**Activity**
In the listing below, find the line with "with industry leaders" and copy every line from there up to and including the line with "SUPER friendly and", exactly and without pictures.

**Provided entries**
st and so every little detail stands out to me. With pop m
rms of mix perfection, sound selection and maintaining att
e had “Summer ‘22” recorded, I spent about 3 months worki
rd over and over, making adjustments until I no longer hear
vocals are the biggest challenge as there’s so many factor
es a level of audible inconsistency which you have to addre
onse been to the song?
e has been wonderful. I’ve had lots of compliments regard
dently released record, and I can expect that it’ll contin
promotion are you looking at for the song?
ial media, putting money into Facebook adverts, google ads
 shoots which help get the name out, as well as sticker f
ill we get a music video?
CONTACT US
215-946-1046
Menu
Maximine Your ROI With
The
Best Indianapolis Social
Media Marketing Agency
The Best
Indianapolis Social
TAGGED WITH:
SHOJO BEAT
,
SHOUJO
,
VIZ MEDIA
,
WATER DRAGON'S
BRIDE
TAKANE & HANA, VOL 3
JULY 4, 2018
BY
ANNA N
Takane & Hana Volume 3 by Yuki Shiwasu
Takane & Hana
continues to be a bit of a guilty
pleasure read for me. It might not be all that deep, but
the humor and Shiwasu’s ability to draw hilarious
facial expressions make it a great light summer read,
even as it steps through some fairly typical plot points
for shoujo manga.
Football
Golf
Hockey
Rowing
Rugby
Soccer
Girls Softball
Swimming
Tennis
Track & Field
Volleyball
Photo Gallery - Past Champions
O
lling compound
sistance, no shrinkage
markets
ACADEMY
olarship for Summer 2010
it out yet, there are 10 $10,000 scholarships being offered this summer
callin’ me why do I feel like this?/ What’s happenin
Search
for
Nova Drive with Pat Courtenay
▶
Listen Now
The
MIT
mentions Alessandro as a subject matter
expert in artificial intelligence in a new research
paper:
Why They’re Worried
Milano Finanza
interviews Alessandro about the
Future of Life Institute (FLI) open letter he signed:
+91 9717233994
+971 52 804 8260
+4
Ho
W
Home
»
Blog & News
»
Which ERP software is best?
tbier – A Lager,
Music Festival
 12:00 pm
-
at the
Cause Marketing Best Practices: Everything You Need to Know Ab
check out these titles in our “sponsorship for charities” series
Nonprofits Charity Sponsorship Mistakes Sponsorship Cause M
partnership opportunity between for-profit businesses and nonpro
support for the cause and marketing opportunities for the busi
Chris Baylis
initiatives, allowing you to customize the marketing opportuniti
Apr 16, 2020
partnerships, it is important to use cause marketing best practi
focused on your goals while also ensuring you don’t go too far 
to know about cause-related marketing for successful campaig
--
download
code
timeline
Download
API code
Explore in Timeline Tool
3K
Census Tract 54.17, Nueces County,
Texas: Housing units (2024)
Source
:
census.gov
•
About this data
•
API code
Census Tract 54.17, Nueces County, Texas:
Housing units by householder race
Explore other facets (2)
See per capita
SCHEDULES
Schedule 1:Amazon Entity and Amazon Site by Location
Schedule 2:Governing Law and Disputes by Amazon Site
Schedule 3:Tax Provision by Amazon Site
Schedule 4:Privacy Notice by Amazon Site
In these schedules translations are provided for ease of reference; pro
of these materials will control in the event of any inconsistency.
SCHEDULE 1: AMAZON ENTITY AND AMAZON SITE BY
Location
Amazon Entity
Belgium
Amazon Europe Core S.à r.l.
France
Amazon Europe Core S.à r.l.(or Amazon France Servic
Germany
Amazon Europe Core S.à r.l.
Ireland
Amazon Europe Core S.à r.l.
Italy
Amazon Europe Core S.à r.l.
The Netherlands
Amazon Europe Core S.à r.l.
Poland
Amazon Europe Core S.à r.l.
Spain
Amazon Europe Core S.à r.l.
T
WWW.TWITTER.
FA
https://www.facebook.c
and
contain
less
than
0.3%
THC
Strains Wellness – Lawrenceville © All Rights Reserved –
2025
--
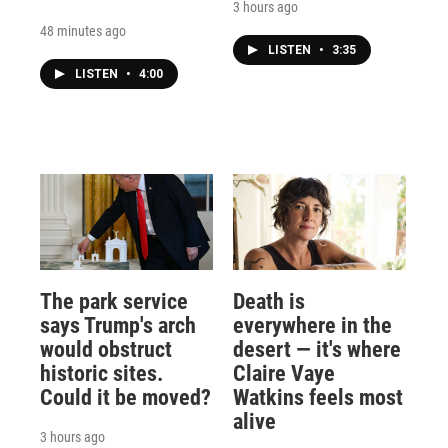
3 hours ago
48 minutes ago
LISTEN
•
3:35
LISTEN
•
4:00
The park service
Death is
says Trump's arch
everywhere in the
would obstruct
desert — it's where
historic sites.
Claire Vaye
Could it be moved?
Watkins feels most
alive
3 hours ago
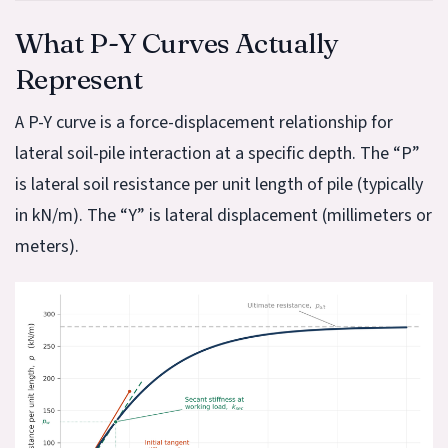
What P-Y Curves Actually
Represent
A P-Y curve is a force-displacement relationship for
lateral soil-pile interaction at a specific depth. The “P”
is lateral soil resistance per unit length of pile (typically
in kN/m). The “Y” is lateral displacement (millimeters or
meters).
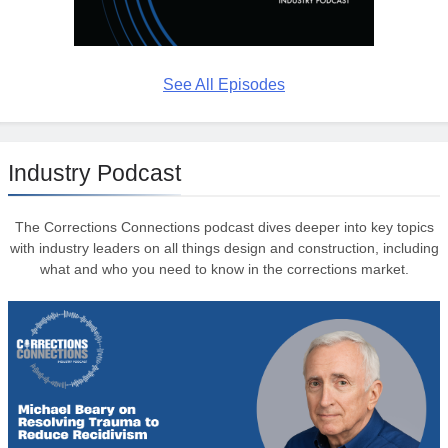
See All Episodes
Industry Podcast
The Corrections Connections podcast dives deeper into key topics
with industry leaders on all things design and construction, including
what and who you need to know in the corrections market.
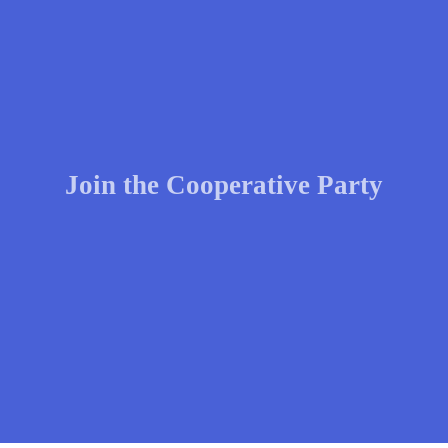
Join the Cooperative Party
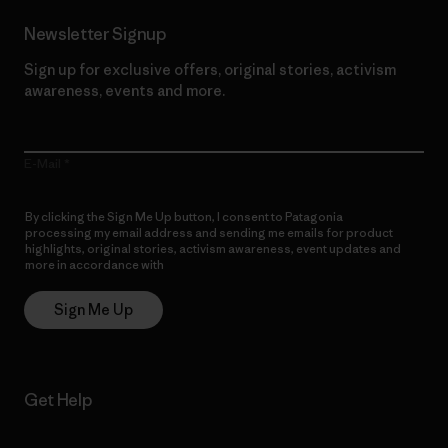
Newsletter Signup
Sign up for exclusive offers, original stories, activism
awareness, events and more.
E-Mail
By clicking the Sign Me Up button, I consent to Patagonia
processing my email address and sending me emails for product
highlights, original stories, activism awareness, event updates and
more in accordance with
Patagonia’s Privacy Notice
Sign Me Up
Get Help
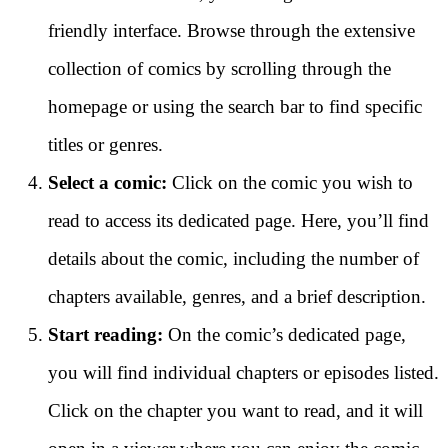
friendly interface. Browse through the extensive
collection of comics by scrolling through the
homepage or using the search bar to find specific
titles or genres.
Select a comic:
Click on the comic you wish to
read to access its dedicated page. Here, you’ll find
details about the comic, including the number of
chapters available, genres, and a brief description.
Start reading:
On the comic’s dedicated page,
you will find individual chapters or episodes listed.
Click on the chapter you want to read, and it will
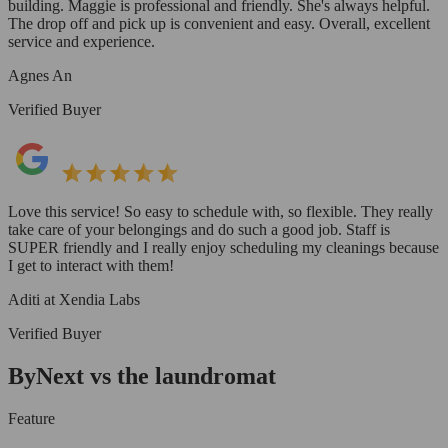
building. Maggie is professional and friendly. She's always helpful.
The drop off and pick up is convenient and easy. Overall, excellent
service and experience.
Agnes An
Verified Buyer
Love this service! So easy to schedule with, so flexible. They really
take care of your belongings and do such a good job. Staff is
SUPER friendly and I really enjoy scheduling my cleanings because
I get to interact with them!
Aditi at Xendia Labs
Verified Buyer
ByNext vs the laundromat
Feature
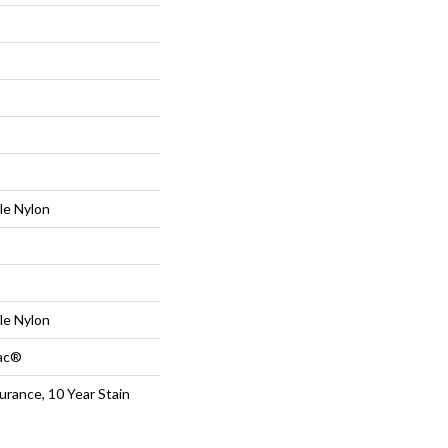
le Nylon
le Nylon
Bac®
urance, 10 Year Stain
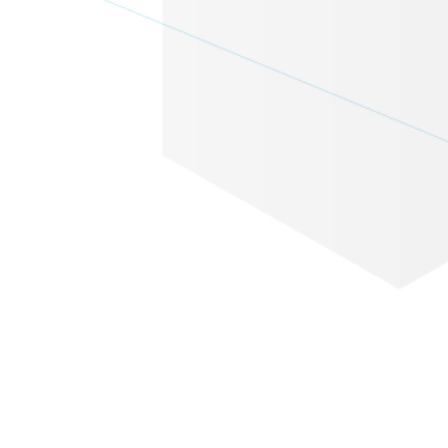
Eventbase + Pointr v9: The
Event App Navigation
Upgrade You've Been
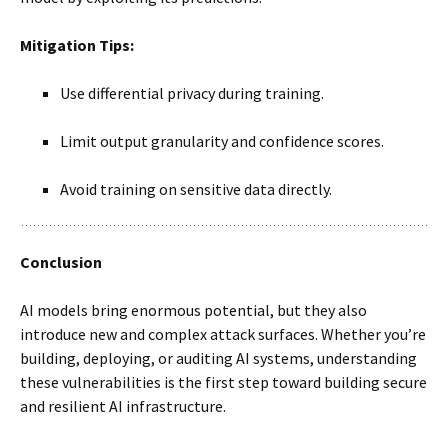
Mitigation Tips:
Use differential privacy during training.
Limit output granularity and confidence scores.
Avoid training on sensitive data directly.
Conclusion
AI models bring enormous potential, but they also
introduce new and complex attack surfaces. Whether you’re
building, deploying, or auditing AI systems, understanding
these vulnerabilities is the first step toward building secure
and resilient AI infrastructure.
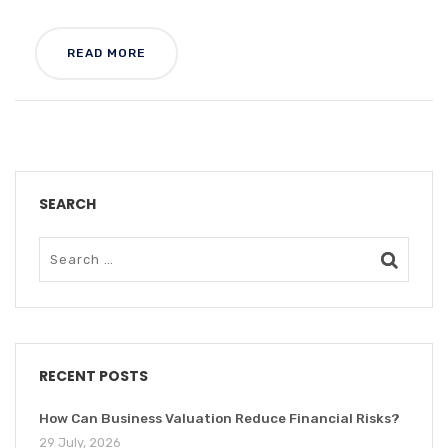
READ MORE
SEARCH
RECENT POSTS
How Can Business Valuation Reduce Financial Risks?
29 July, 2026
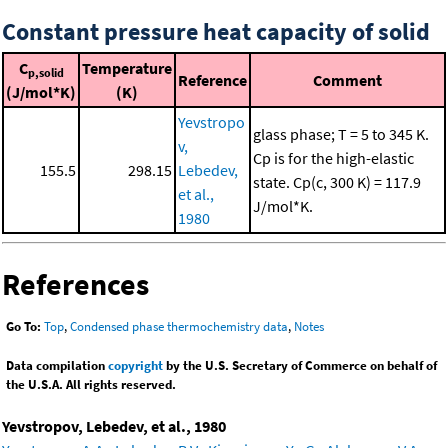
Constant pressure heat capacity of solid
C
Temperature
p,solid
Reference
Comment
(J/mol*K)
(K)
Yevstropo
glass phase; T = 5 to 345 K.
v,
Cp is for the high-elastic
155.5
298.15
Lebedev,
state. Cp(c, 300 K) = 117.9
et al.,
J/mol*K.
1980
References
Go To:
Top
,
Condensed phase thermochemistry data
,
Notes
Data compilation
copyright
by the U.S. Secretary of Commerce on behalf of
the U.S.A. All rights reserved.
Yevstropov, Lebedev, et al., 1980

**Exercise answer**
with industry leaders on all things design and construction, including
what and who you need to know in the corrections market.
Join the Cooperative Party
Newsletter Signup
Sign up for exclusive offers, original stories, activism
awareness, events and more.
E-Mail
By clicking the Sign Me Up button, I consent to Patagonia
processing my email address and sending me emails for product
highlights, original stories, activism awareness, event updates and
more in accordance with
Patagonia’s Privacy Notice
Sign Me Up
Get Help
friendly interface. Browse through the extensive
collection of comics by scrolling through the
homepage or using the search bar to find specific
titles or genres.
Select a comic:
Click on the comic you wish to
read to access its dedicated page. Here, you’ll find
details about the comic, including the number of
chapters available, genres, and a brief description.
Start reading:
On the comic’s dedicated page,
you will find individual chapters or episodes listed.
Click on the chapter you want to read, and it will
building. Maggie is professional and friendly. She's always helpful.
The drop off and pick up is convenient and easy. Overall, excellent
service and experience.
Agnes An
Verified Buyer
Love this service! So easy to schedule with, so flexible. They really
take care of your belongings and do such a good job. Staff is
SUPER friendly and I really enjoy scheduling my cleanings because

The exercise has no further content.